The act - the result of six years of negotiation with farmers - allowed high-country pastoral leaseholders to freehold their commercial land by transferring areas with high conservation, or Maori or historic values to the Crown.

Lessees negotiate with the Government the right to freehold part of their pastoral lease in return for surrendering land of conservation value.

DoC has always said its plan is to retain up to one million hectares of the 2.4 million ha of the Crown pastoral estate and, in recent years, has promoted an overall plan for a network of 22 alpine parks.

The voluntary reviews began in 1999 under the Shipley Administration, when runholders were given the opportunity to freehold their pastoral leases under the CPLA.

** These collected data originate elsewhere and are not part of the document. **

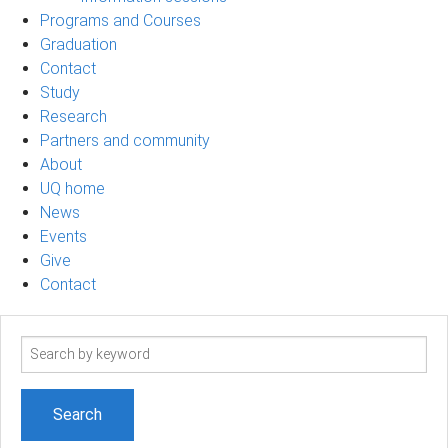
Programs and Courses
Graduation
Contact
Study
Research
Partners and community
About
UQ home
News
Events
Give
Contact
Search
term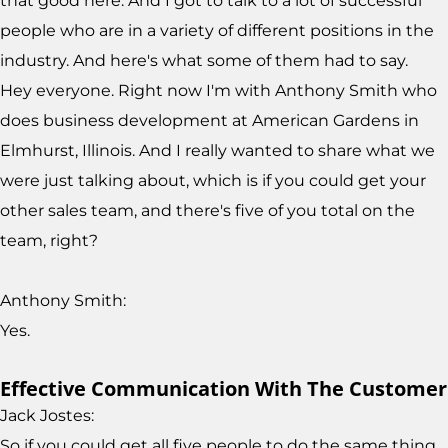
that good here. And I got to talk to a lot of successful
people who are in a variety of different positions in the
industry. And here's what some of them had to say.
Hey everyone. Right now I'm with Anthony Smith who
does business development at American Gardens in
Elmhurst, Illinois. And I really wanted to share what we
were just talking about, which is if you could get your
other sales team, and there's five of you total on the
team, right?
Anthony Smith:
Yes.
Effective Communication With The Customer
Jack Jostes:
So if you could get all five people to do the same thing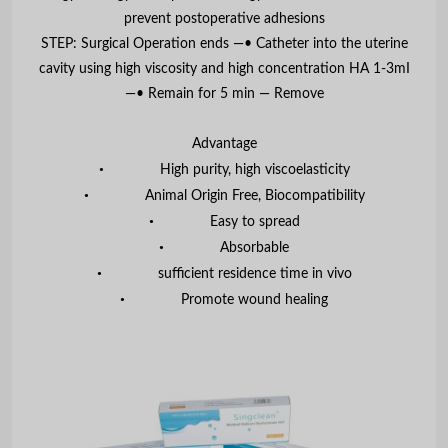
prevent postoperative adhesions
STEP: Surgical Operation ends —• Catheter into the uterine
cavity using high viscosity and high concentration HA 1-3mI
—• Remain for 5 min — Remove
Advantage
•
High purity, high viscoelasticity
•
Animal Origin Free, Biocompatibility
•
Easy to spread
•
Absorbable
•
sufficient residence time in vivo
•
Promote wound healing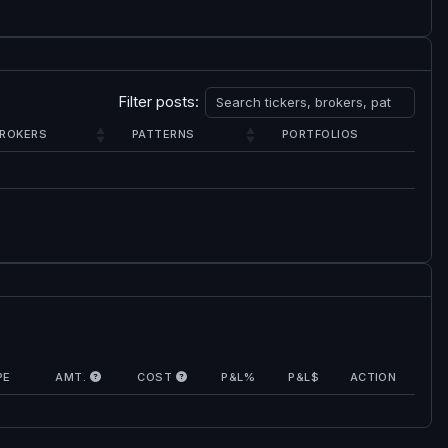
Filter posts:
ROKERS
PATTERNS
PORTFOLIOS
PE
AMT.
COST
P&L%
P&L$
ACTION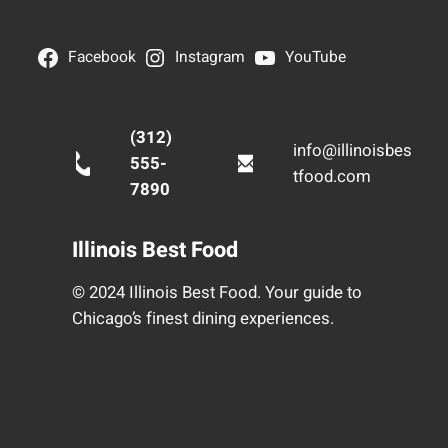
Facebook
Instagram
YouTube
(312)
info@illinoisbes
555-
tfood.com
7890
Illinois Best Food
© 2024 Illinois Best Food. Your guide to
Chicago’s finest dining experiences.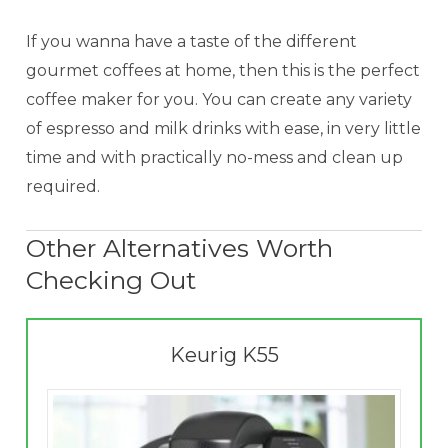
If you wanna have a taste of the different
gourmet coffees at home, then this is the perfect
coffee maker for you. You can create any variety
of espresso and milk drinks with ease, in very little
time and with practically no-mess and clean up
required.
Other Alternatives Worth
Checking Out
Keurig K55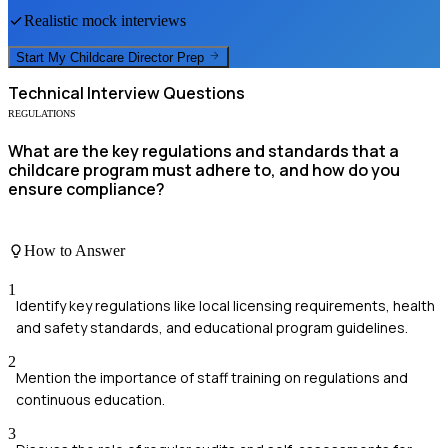
Realistic mock interviews
Start My
Childcare Director
Prep
Technical
Interview Questions
REGULATIONS
What are the key regulations and standards that a
childcare program must adhere to, and how do you
ensure compliance?
How to Answer
1
Identify key regulations like local licensing requirements, health
and safety standards, and educational program guidelines.
2
Mention the importance of staff training on regulations and
continuous education.
3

Some scientists - such as biologist David Norton, of Canterbury University's forestry school - have described the process as "too narrow" to produce a durable solution.

And Kevin O'Connor - the former professor of range management at Lincoln University - has previously advised that the parties involved in the tenure review process would be better to declare it a stalemate and start a different game, engaging district councils in planning of land use.

Environmental lobbyist Forest and Bird has said some high country farmers have made windfall gains at the public's expense by freeholding leases valued as grazing land, and then selling it as lifestyle blocks near Lake Wanaka and around Queenstown and Twizel.

The Government is looking at changing the terms of high-country leases for land which has not gone through tenure review to lift rents to market levels.

Brower said uncertainty over the relationship between exclusive occupation rights held by lessees and the non-pastoral use rights held by the Crown should be addressed by the courts, not by Government contractors or officials.